GOAL OF THE EXERCISE -> Would you please set down the lines of the data from the one containing "Maqdir Ismail and" to the final line, exactly and only those?

• • • •

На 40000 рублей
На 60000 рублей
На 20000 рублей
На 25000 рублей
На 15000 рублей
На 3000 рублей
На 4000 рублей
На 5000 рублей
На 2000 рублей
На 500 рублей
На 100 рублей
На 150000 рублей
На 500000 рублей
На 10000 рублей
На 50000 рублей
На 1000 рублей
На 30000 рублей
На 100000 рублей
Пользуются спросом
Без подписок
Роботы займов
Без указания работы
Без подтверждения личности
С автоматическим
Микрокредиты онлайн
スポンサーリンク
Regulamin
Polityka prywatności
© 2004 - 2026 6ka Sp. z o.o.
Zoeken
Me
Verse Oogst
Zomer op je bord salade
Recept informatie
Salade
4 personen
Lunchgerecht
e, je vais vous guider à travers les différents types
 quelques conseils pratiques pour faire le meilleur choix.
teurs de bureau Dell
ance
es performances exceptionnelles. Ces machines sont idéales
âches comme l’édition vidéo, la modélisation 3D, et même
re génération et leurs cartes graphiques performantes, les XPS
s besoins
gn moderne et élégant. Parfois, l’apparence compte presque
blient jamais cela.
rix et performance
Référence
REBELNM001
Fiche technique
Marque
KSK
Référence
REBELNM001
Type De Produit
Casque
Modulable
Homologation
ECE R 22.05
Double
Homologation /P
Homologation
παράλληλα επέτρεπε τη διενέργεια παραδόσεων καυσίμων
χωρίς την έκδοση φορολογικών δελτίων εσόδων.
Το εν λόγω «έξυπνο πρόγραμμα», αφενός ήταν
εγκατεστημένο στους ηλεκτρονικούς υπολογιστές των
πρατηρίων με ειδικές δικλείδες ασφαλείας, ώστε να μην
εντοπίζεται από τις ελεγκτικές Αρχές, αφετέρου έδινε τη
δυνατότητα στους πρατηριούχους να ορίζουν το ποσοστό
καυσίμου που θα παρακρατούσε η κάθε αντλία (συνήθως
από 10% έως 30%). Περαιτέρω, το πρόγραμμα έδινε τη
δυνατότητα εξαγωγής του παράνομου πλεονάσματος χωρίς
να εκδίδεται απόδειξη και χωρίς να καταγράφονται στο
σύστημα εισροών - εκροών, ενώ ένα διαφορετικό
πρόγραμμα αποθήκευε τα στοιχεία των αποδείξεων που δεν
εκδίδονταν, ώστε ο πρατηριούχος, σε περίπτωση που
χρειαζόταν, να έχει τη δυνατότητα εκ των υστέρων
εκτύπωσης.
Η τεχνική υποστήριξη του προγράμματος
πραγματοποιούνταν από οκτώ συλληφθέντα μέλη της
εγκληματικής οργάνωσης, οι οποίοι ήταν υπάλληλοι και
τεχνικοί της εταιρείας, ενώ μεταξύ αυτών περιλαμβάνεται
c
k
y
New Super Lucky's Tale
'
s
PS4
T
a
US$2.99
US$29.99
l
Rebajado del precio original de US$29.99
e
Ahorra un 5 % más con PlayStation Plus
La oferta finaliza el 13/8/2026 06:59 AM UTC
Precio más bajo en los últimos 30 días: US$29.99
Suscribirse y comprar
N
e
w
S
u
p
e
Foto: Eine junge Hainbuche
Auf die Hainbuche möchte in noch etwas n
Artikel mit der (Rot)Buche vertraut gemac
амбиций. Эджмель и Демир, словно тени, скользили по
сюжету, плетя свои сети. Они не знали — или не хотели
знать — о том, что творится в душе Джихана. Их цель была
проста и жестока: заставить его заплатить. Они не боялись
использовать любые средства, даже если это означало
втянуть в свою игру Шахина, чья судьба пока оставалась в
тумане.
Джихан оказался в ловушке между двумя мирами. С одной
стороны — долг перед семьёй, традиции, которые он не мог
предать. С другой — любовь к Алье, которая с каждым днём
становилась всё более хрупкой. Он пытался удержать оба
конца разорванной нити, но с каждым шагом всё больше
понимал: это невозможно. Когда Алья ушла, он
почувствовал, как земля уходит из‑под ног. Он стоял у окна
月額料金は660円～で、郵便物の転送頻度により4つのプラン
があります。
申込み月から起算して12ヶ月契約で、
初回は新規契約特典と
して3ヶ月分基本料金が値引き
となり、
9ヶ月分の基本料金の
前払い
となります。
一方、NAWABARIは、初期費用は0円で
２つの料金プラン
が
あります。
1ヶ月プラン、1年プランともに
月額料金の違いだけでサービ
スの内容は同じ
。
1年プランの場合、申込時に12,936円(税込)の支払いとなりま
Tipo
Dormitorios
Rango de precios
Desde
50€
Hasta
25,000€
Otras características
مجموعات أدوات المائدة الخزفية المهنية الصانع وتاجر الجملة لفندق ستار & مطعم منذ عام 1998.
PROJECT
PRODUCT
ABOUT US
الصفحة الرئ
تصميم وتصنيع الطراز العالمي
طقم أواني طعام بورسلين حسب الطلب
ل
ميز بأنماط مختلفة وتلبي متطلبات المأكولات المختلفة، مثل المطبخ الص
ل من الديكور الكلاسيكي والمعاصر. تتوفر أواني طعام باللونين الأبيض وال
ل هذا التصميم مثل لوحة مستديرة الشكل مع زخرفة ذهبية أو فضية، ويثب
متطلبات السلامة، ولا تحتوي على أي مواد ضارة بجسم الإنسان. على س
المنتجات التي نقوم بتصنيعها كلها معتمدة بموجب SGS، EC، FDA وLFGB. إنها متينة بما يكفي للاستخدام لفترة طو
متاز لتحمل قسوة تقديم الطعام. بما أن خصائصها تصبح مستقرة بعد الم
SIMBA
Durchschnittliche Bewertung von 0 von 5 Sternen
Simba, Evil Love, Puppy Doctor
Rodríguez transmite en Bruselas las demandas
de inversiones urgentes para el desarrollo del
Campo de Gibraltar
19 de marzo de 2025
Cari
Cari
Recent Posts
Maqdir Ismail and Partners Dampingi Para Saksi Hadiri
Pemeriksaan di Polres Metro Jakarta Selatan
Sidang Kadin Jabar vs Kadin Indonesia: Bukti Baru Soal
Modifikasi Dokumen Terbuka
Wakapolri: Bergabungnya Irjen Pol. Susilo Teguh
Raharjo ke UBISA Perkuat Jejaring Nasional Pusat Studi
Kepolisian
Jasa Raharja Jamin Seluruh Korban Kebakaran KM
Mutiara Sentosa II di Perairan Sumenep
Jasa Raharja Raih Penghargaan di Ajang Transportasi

• • • •

COMPLETED EXERCISE ->
Maqdir Ismail and Partners Dampingi Para Saksi Hadiri
Pemeriksaan di Polres Metro Jakarta Selatan
Sidang Kadin Jabar vs Kadin Indonesia: Bukti Baru Soal
Modifikasi Dokumen Terbuka
Wakapolri: Bergabungnya Irjen Pol. Susilo Teguh
Raharjo ke UBISA Perkuat Jejaring Nasional Pusat Studi
Kepolisian
Jasa Raharja Jamin Seluruh Korban Kebakaran KM
Mutiara Sentosa II di Perairan Sumenep
Jasa Raharja Raih Penghargaan di Ajang Transportasi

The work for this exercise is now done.